QnA
Week 2
INSTITUT TEKNOLOGI SAINS BANDUNG
Name : Dhefio Alim Muzakki
Student ID : 52250014
Major : Data Science
Lecturer : Mr. Bakti Siregar, M.Sc., CDS.
library(tidyverse)
library(readr)
library(ggplot2)
library(dplyr)
library(ggridges)
library(knitr)
library(DT)Question And ASK
- What is the main purpose of our study? data scient programming?
Beyond practical data cleaning, the academic purpose of this study is to establish a new way of knowing.
Unified Inquiry: It seeks to unify statistics, computer science, and domain expertise into a single framework to understand “actual phenomena” through data.

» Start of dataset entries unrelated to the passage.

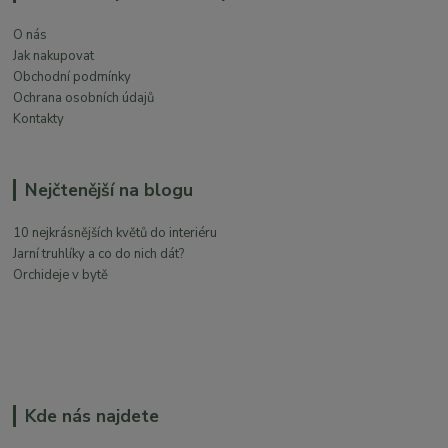
O nás
Jak nakupovat
Obchodní podmínky
Ochrana osobních údajů
Kontakty
Nejčtenější na blogu
10 nejkrásnějších květů do interiéru
Jarní truhlíky a co do nich dát?
Orchideje v bytě
Kde nás najdete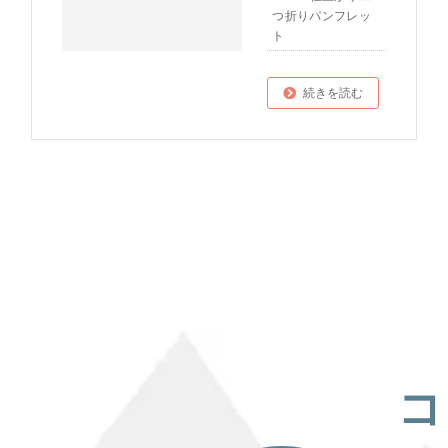
つ折りパンフレッ
ト
続きを読む
コ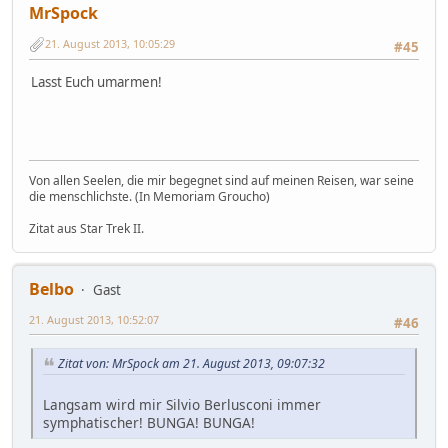
MrSpock
21. August 2013, 10:05:29
#45
Lasst Euch umarmen!
Von allen Seelen, die mir begegnet sind auf meinen Reisen, war seine
die menschlichste. (In Memoriam Groucho)
Zitat aus Star Trek II.
Belbo
Gast
21. August 2013, 10:52:07
#46
Zitat von: MrSpock am 21. August 2013, 09:07:32
Langsam wird mir Silvio Berlusconi immer
symphatischer! BUNGA! BUNGA!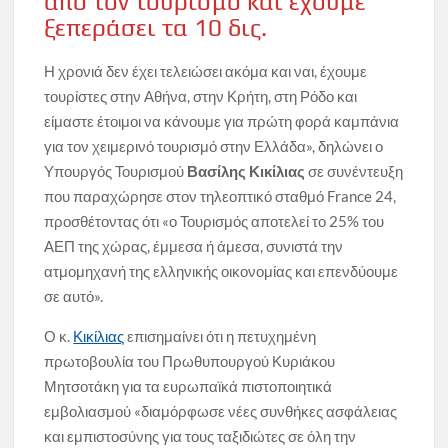
από τον τουρισμό και έχουμε
ξεπεράσει τα 10 δις.
Η χρονιά δεν έχει τελειώσει ακόμα και ναι, έχουμε
τουρίστες στην Αθήνα, στην Κρήτη, στη Ρόδο και
είμαστε έτοιμοι να κάνουμε για πρώτη φορά καμπάνια
για τον χειμερινό τουρισμό στην Ελλάδα», δηλώνει ο
Υπουργός Τουρισμού
Βασίλης Κικίλιας
σε συνέντευξη
που παραχώρησε στον τηλεοπτικό σταθμό France 24,
προσθέτοντας ότι «ο Τουρισμός αποτελεί το 25% του
ΑΕΠ της χώρας, έμμεσα ή άμεσα, συνιστά την
ατμομηχανή της ελληνικής οικονομίας και επενδύουμε
σε αυτό».
Ο κ.
Κικίλιας
επισημαίνει ότι η πετυχημένη
πρωτοβουλία του Πρωθυπουργού Κυριάκου
Μητσοτάκη για τα ευρωπαϊκά πιστοποιητικά
εμβολιασμού «διαμόρφωσε νέες συνθήκες ασφάλειας
και εμπιστοσύνης για τους ταξιδιώτες σε όλη την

The Fourth Paradigm: Academics view data science as the next stage of science (following experimental, theoretical, and computational science). Its purpose is to handle the “deluge of data” that traditional methods can no longer process, allowing us to ask questions that were previously unanswerable.
Data-Driven Smart Computing: The goal is to move beyond simple “analytics” toward “intelligent systems” that can simulate, predict, and automate complex human and natural environments.
- Why do we learn about it?
Programming is considered the foundation of Data Science. We learn it because it enables professionals to:
Process and clean raw data efficiently: Managing data so it is ready for analysis.
Perform Exploratory Data Analysis (EDA): Uncovering trends and hidden patterns.
Build Machine Learning models: Creating systems that can make accurate predictions.
Create Data Visualizations: Building compelling charts and dashboards for effective storytelling.
Bridge Technical Skills with Domain Knowledge: Allowing the use of tools (like Python and R) to solve real world problems in specific industries.
Solving “Wicked Problems”: We learn it because the most pressing challenges of our century climate change, precision medicine, and resource scarcity are too complex for human intuition alone.
- what tools to have to expert about
- The Core Languages (The Foundation) You cannot be an expert without a deep command of these three:
Python: The most versatile tool for AI, machine learning, and automation.
R (and RStudio): Essential for academic research, complex statistical modeling, and high quality data visualization (using ggplot2).
SQL: The “Key to the Vault.” Necessary for communicating with databases to extract and filter large scale structured data.
- Specialized Libraries (The Engine) Expertise is defined by how well you use these libraries to perform heavy lifting:
Data Wrangling: Pandas and NumPy (Python) or dplyr and tidyr (R). These allow you to clean “messy” data into “tidy” data.
Machine Learning: Scikit-learn for traditional models; TensorFlow or PyTorch for Deep Learning and AI.
Visualization: Matplotlib and Seaborn for static plots; Plotly or Shiny for interactive web-based dashboards.
- Integrated Development Environments (The Workshop) Experts use environments that allow for experimentation and documentation:
Jupyter Notebook / JupyterLab: The industry standard for “literate programming,” where you combine live code, equations, and narrative text.
VS Code: Preferred for production-level coding, debugging, and integrating with cloud services.